EXERCISE »
A single number is wanted: how many lines of the records below contain the word "Register".

(Extracted data entries)
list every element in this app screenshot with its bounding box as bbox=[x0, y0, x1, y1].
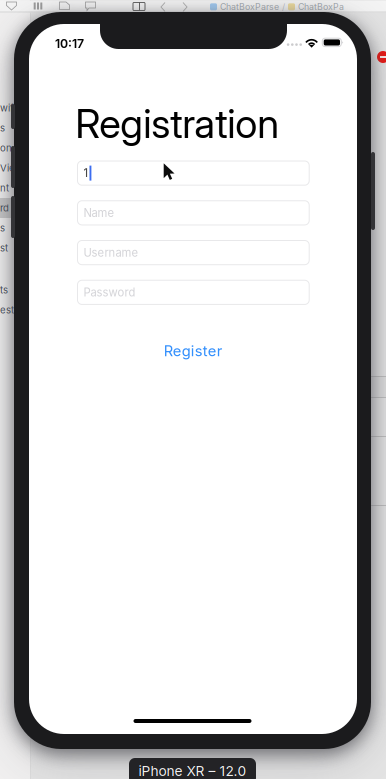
staticText: ChatBoxParse bbox=[220, 2, 279, 12]
staticText: iPhone XR – 12.0 bbox=[138, 763, 246, 779]
staticText: ChatBoxPa bbox=[298, 2, 344, 12]
staticText: Registration bbox=[75, 100, 279, 148]
staticText: 10:17 bbox=[55, 36, 84, 51]
staticText: s bbox=[0, 222, 5, 234]
staticText: s bbox=[0, 122, 5, 134]
staticText: ts bbox=[0, 284, 8, 296]
staticText: rd bbox=[0, 202, 9, 214]
staticText: / bbox=[282, 2, 285, 12]
staticText: 1 bbox=[84, 166, 88, 180]
staticText: st bbox=[0, 242, 8, 254]
staticText: nt bbox=[0, 182, 9, 194]
button[interactable]: Register bbox=[78, 340, 309, 362]
staticText: Register bbox=[164, 342, 223, 360]
staticText: est bbox=[0, 304, 14, 316]
staticText: Password bbox=[84, 286, 136, 299]
staticText: Vie bbox=[0, 162, 15, 174]
staticText: Username bbox=[84, 246, 138, 259]
staticText: Name bbox=[84, 206, 114, 220]
staticText: on bbox=[0, 142, 12, 154]
staticText: wif bbox=[0, 102, 14, 114]
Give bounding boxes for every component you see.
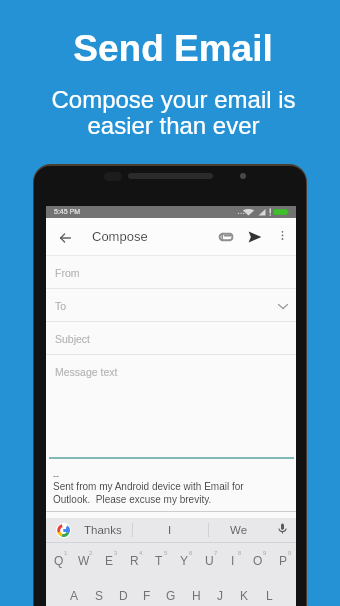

WRITTEN SOLUTION »
2